Dataset items:
───

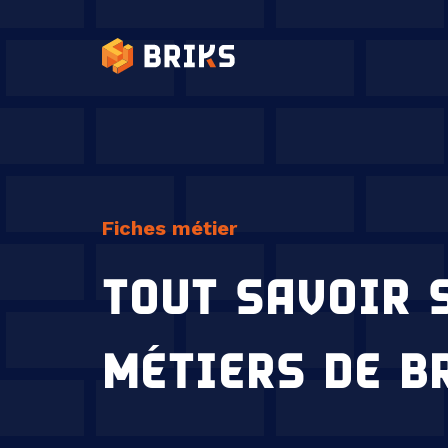
Briks
Fiches métier
TOUT SAVOIR 
MÉTIERS DE B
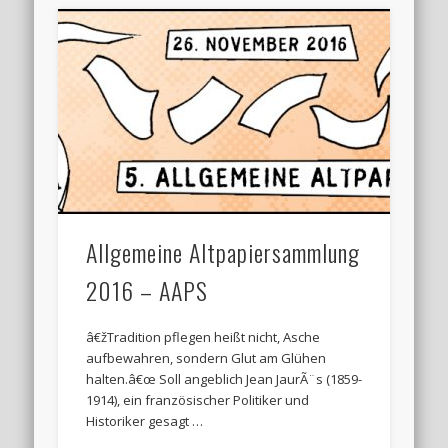
Allgemeine Altpapiersammlung
2016 – AAPS
â€žTradition pflegen heißt nicht, Asche
aufbewahren, sondern Glut am Glühen
halten.â€œ Soll angeblich Jean JaurÃ¨s (1859-
1914), ein französischer Politiker und
Historiker gesagt …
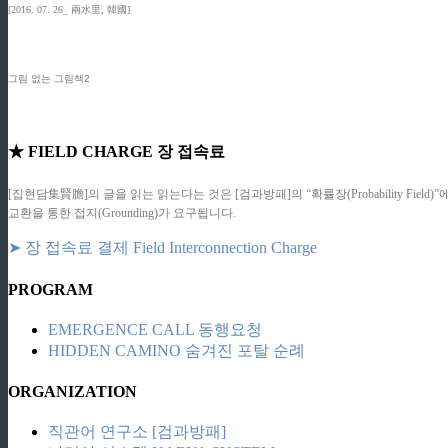
[2016. 07. 26_ 兩水里, 韓國]
그림 없는 그림책2
★ FIELD CHARGE 장 접속료
[집현담集賢膽]의 글을 읽는 읽는다는 것은 [검과방패]의 “확률장(Probability F
교환을 통한 접지(Grounding)가 요구됩니다.
➤ 장 접속료 결제 Field Interconnection Charge
PROGRAM
EMERGENCE CALL 동행요청
HIDDEN CAMINO 숨겨진 포탈 순례
ORGANIZATION
직관어 연구소 [검과방패]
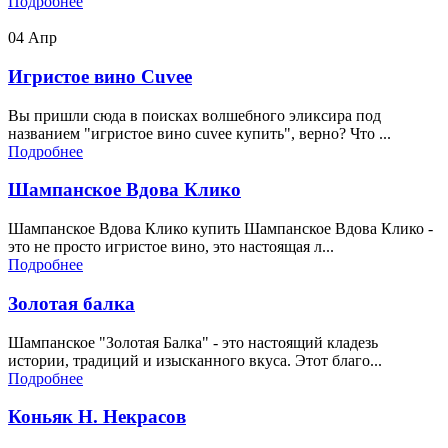
Подробнее
04
Апр
Игристое вино Cuvee
Вы пришли сюда в поисках волшебного эликсира под
названием "игристое вино cuvee купить", верно? Что ...
Подробнее
Шампанское Вдова Клико
Шампанское Вдова Клико купить Шампанское Вдова Клико -
это не просто игристое вино, это настоящая л...
Подробнее
Золотая балка
Шампанское "Золотая Балка" - это настоящий кладезь
истории, традиций и изысканного вкуса. Этот благо...
Подробнее
Коньяк Н. Некрасов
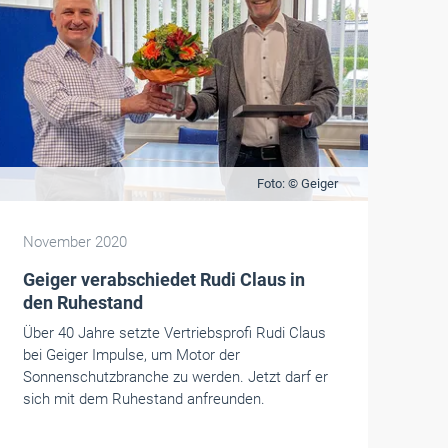
Foto: © Geiger
November 2020
Geiger verabschiedet Rudi Claus in
den Ruhestand
Über 40 Jahre setzte Vertriebsprofi Rudi Claus
bei Geiger Impulse, um Motor der
Sonnenschutzbranche zu werden. Jetzt darf er
sich mit dem Ruhestand anfreunden.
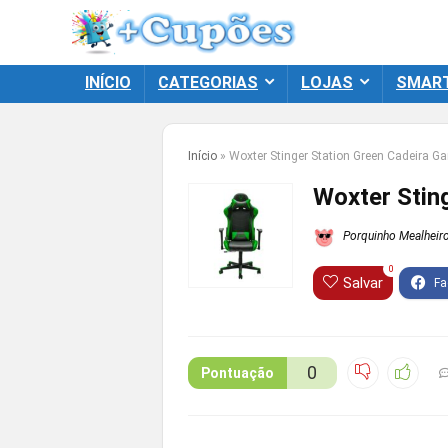
INÍCIO
CATEGORIAS
LOJAS
SMAR
Início
»
Woxter Stinger Station Green Cadeira G
Woxter Stin
Porquinho Mealheir
0
Salvar
0
Pontuação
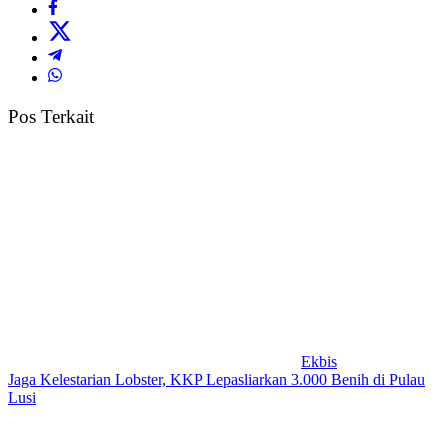
Pos Terkait
Ekbis
Jaga Kelestarian Lobster, KKP Lepasliarkan 3.000 Benih di Pulau
Lusi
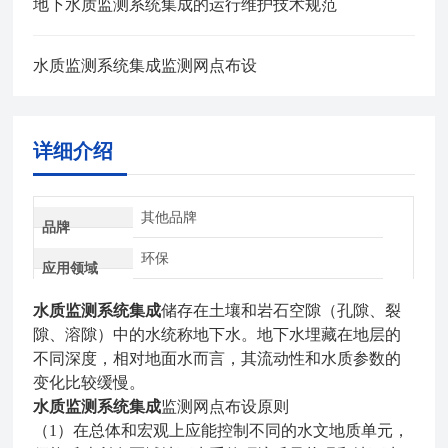
地下水质监测系统集成的运行维护技术规范
水质监测系统集成监测网点布设
详细介绍
其他品牌
品牌
环保
应用领域
水质监测系统集成
储存在土壤和岩石空隙（孔隙、裂
隙、溶隙）中的水统称地下水。地下水埋藏在地层的
不同深度，相对地面水而言，其流动性和水质参数的
变化比较缓慢。
水质监测系统集成
监测网点布设原则
（1）在总体和宏观上应能控制不同的水文地质单元，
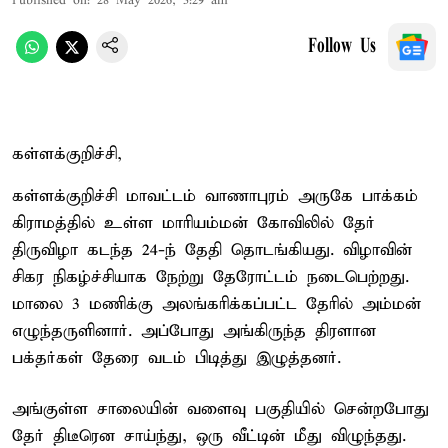
Published on
:
28 May 2026, 3:29 am
Follow Us
கள்ளக்குறிச்சி,
கள்ளக்குறிச்சி மாவட்டம் வாணாபுரம் அருகே பாக்கம்
கிராமத்தில் உள்ள மாரியம்மன் கோவிலில் தேர்
திருவிழா கடந்த 24-ந் தேதி தொடங்கியது. விழாவின்
சிகர நிகழ்ச்சியாக நேற்று தேரோட்டம் நடைபெற்றது.
மாலை 3 மணிக்கு அலங்கரிக்கப்பட்ட தேரில் அம்மன்
எழுந்தருளினார். அப்போது அங்கிருந்த திரளான
பக்தர்கள் தேரை வடம் பிடித்து இழுத்தனர்.
அங்குள்ள சாலையின் வளைவு பகுதியில் சென்றபோது
தேர் திடீரென சாய்ந்து, ஒரு வீட்டின் மீது விழுந்தது.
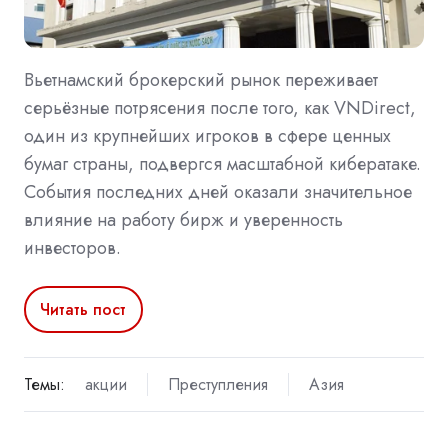
Вьетнамский брокерский рынок переживает
серьёзные потрясения после того, как VNDirect,
один из крупнейших игроков в сфере ценных
бумаг страны, подвергся масштабной кибератаке.
События последних дней оказали значительное
влияние на работу бирж и уверенность
инвесторов.
Читать пост
Темы:
акции
Преступления
Азия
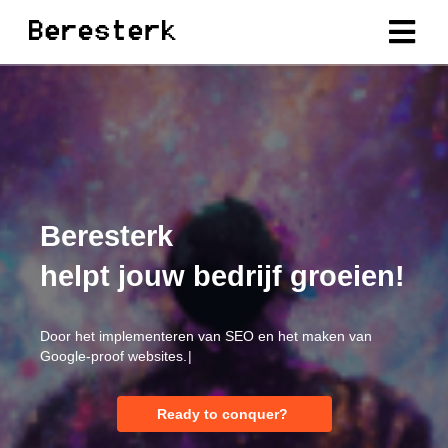
Beresterk
helpt jouw bedrijf groeien!
D
o
o
r
h
e
t
i
m
p
l
e
m
e
n
t
e
r
e
n
v
a
n
S
E
O
e
n
h
e
t
m
a
k
e
n
v
a
n
G
o
o
g
l
e
-
p
r
o
o
f
w
e
b
s
i
t
e
s
.
Ready to conquer?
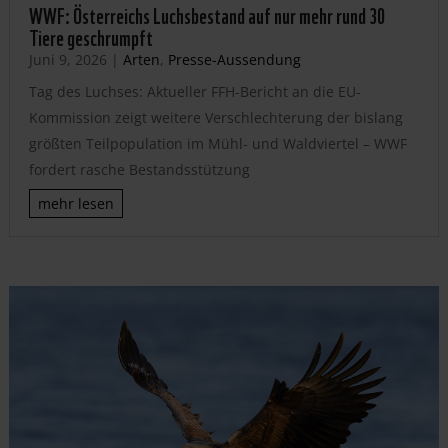
WWF: Österreichs Luchsbestand auf nur mehr rund 30
Tiere geschrumpft
Juni 9, 2026
|
Arten
,
Presse-Aussendung
Tag des Luchses: Aktueller FFH-Bericht an die EU-
Kommission zeigt weitere Verschlechterung der bislang
größten Teilpopulation im Mühl- und Waldviertel – WWF
fordert rasche Bestandsstützung
mehr lesen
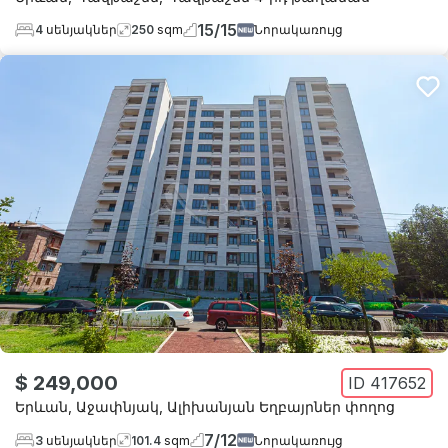
15
/
15
4
սենյակներ
250
sqm
Նորակառույց
$ 249,000
ID
417652
Երևան
,
Աջափնյակ
,
Ալիխանյան Եղբայրներ փողոց
7
/
12
3
սենյակներ
101.4
sqm
Նորակառույց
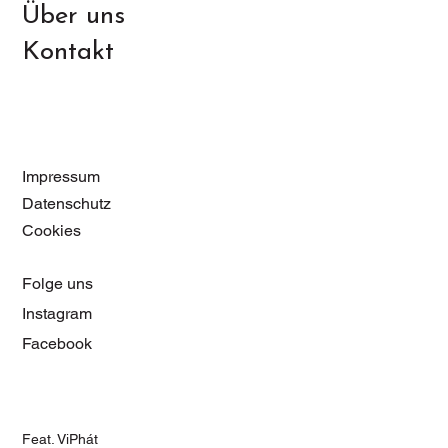
Über uns
Kontakt
Impressum
Datenschutz
Cookies
Folge uns
Instagram
Facebook
Feat. ViPhát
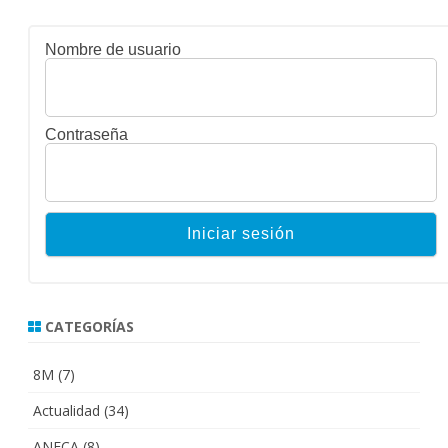
Nombre de usuario
Contraseña
CATEGORÍAS
8M
(7)
Actualidad
(34)
ANECA
(8)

───

> _Exercise_
Write out the records above exactly. Pictures do not belong in the copy.

> _Task response_
Briks
Fiches métier
TOUT SAVOIR 
MÉTIERS DE B
Allgemeine Altpapiersammlung
2016 – AAPS
â€žTradition pflegen heißt nicht, Asche
aufbewahren, sondern Glut am Glühen
halten.â€œ Soll angeblich Jean JaurÃ¨s (1859-
1914), ein französischer Politiker und
Historiker gesagt …
[2016. 07. 26_ 兩水里, 韓國]
그림 없는 그림책2
★ FIELD CHARGE 장 접속료
[집현담集賢膽]의 글을 읽는 읽는다는 것은 [검과방패]의 “확률장(Probability F
교환을 통한 접지(Grounding)가 요구됩니다.
➤ 장 접속료 결제 Field Interconnection Charge
PROGRAM
EMERGENCE CALL 동행요청
HIDDEN CAMINO 숨겨진 포탈 순례
ORGANIZATION
직관어 연구소 [검과방패]
Подробнее
04
Апр
Игристое вино Cuvee
Вы пришли сюда в поисках волшебного эликсира под
названием "игристое вино cuvee купить", верно? Что ...
Подробнее
Шампанское Вдова Клико
Шампанское Вдова Клико купить Шампанское Вдова Клико -
это не просто игристое вино, это настоящая л...
Подробнее
Золотая балка
Шампанское "Золотая Балка" - это настоящий кладезь
истории, традиций и изысканного вкуса. Этот благо...
Подробнее
Коньяк Н. Некрасов
Foto: © Geiger
November 2020
Geiger verabschiedet Rudi Claus in
den Ruhestand
Über 40 Jahre setzte Vertriebsprofi Rudi Claus
bei Geiger Impulse, um Motor der
Sonnenschutzbranche zu werden. Jetzt darf er
sich mit dem Ruhestand anfreunden.
INÍCIO
CATEGORIAS
LOJAS
SMAR
Início
»
Woxter Stinger Station Green Cadeira G
Woxter Stin
Porquinho Mealheir
0
Salvar
0
Pontuação
Pos Terkait
Ekbis
Jaga Kelestarian Lobster, KKP Lepasliarkan 3.000 Benih di Pulau
Lusi
地下水质监测系统集成的运行维护技术规范
水质监测系统集成监测网点布设
详细介绍
其他品牌
品牌
环保
应用领域
水质监测系统集成
储存在土壤和岩石空隙（孔隙、裂
隙、溶隙）中的水统称地下水。地下水埋藏在地层的
不同深度，相对地面水而言，其流动性和水质参数的
变化比较缓慢。
水质监测系统集成
监测网点布设原则
（1）在总体和宏观上应能控制不同的水文地质单元，
Published on
:
28 May 2026, 3:29 am
Follow Us
கள்ளக்குறிச்சி,
கள்ளக்குறிச்சி மாவட்டம் வாணாபுரம் அருகே பாக்கம்
கிராமத்தில் உள்ள மாரியம்மன் கோவிலில் தேர்
திருவிழா கடந்த 24-ந் தேதி தொடங்கியது. விழாவின்
சிகர நிகழ்ச்சியாக நேற்று தேரோட்டம் நடைபெற்றது.
மாலை 3 மணிக்கு அலங்கரிக்கப்பட்ட தேரில் அம்மன்
எழுந்தருளினார். அப்போது அங்கிருந்த திரளான
பக்தர்கள் தேரை வடம் பிடித்து இழுத்தனர்.
அங்குள்ள சாலையின் வளைவு பகுதியில் சென்றபோது
தேர் திடீரென சாய்ந்து, ஒரு வீட்டின் மீது விழுந்தது.
Вьетнамский брокерский рынок переживает
серьёзные потрясения после того, как VNDirect,
один из крупнейших игроков в сфере ценных
бумаг страны, подвергся масштабной кибератаке.
События последних дней оказали значительное
влияние на работу бирж и уверенность
инвесторов.
Читать пост
Темы:
акции
Преступления
Азия
Beresterk
helpt jouw bedrijf groeien!
D
o
o
r
h
e
t
i
m
p
l
e
m
e
n
t
e
r
e
n
v
a
n
S
E
O
e
n
h
e
t
m
a
k
e
n
v
a
n
G
o
o
g
l
e
-
p
r
o
o
f
w
e
b
s
i
t
e
s
.
Ready to conquer?
WWF: Österreichs Luchsbestand auf nur mehr rund 30
Tiere geschrumpft
Juni 9, 2026
|
Arten
,
Presse-Aussendung
Tag des Luchses: Aktueller FFH-Bericht an die EU-
Kommission zeigt weitere Verschlechterung der bislang
größten Teilpopulation im Mühl- und Waldviertel – WWF
fordert rasche Bestandsstützung
mehr lesen
15
/
15
4
սենյակներ
250
sqm
Նորակառույց
$ 249,000
ID
417652
Երևան
,
Աջափնյակ
,
Ալիխանյան Եղբայրներ փողոց
7
/
12
3
սենյակներ
101.4
sqm
Նորակառույց
Über uns
Kontakt
Impressum
Datenschutz
Cookies
Folge uns
Instagram
Facebook
Feat. ViPhát
Nombre de usuario
Contraseña
CATEGORÍAS
8M
(7)
Actualidad
(34)
ANECA
(8)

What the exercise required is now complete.